For years I've wondered why I have such a lack of interest in cashing in on my creative endeavors. Then I looked around my home office, at the myriad of creations of my Dad.
From the rock people he made from stones we found on the riverbank to his whittled comedic characters (the doctor with a saw in his hand and the woman next to him with her legs on backward) to his loons with the body of a nectarine pit, it suddenly became crystal clear.

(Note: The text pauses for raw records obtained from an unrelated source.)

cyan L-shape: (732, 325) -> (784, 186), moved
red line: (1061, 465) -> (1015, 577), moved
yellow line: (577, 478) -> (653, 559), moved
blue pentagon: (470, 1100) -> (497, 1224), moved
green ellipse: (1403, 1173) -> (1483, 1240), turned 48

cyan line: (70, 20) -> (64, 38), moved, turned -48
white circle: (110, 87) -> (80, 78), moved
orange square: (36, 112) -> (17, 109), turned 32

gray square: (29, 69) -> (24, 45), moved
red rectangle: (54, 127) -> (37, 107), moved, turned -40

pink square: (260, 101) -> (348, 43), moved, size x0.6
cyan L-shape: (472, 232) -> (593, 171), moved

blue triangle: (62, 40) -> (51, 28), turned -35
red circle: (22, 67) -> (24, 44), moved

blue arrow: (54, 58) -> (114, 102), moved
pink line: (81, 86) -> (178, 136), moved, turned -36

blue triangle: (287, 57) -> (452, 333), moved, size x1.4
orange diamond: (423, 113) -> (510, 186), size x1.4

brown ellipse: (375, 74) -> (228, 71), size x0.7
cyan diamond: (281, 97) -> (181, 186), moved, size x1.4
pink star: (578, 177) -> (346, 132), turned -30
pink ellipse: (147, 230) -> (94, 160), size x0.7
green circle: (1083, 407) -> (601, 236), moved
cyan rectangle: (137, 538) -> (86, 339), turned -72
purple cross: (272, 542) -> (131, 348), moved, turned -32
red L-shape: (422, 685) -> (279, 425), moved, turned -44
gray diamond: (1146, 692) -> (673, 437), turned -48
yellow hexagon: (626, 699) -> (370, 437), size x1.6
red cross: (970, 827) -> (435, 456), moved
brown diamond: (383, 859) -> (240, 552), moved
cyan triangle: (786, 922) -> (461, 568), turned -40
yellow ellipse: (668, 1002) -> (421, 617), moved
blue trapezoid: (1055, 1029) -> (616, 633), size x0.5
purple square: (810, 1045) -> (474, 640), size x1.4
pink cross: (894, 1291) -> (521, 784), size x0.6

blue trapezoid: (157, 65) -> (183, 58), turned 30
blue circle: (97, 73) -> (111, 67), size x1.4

My Dad would emerge from the basement with his latest art — or we would all open our presents at Christmas to see his latest — and we would rave that he should sell them, that people would pay for them. While he graciously accepted the compliments, it was painfully clear that would take all the fun out of it.
Oh, I can relate.
And so it has been for my young adult novel that I'll make into an animated film someday, my handful of screenplays that play on the big screen in my head, and my board game. They live in my closet and my head. Waiting patiently for the right time. Their time.
It's not that I'm an egomaniac believing that everything I touch is gold. It's just that I know I'm unique — just like everyone else in the world — and I want to celebrate my individuality rather than surrender it to attempt to make us all more alike.
I've survived as a writer for publications over the years focusing my attention on my job to create the way I want to, to the best of my ability, then surrender. My byline had two lines. I took care of the "By John Rezell" part. The editing team took care of the publication's responsibility. I was fine with that, mostly because I worked with great editors who respected my work and changed very little.
My other endeavors, well, they are personal. They are part of me. They express me.
My satisfaction and joy come from creating. The fun of coming up with something clever that prompts me to laugh at myself is unparalleled. I've never felt the need to cash in because, really, no amount of money can match that experience. It's what I live for.
This all matters now because, thanks to technology like Kickstarter, I'm about to take a big leap and bring my board game out of the closet. I can no longer rely on publishing to pay the bills for the rest of my working life. Thing is, I love what I do, so I'm not about to stop doing it because I've circled the sun a set number of times.
Everyone who knows me understands I'm out there, living in my own world. I've said I plan to live to 130, so retiring anytime before 120 or so just doesn't make sense. I need something to keep me engaged until animation software catches up to me and I can do a whole movie by myself.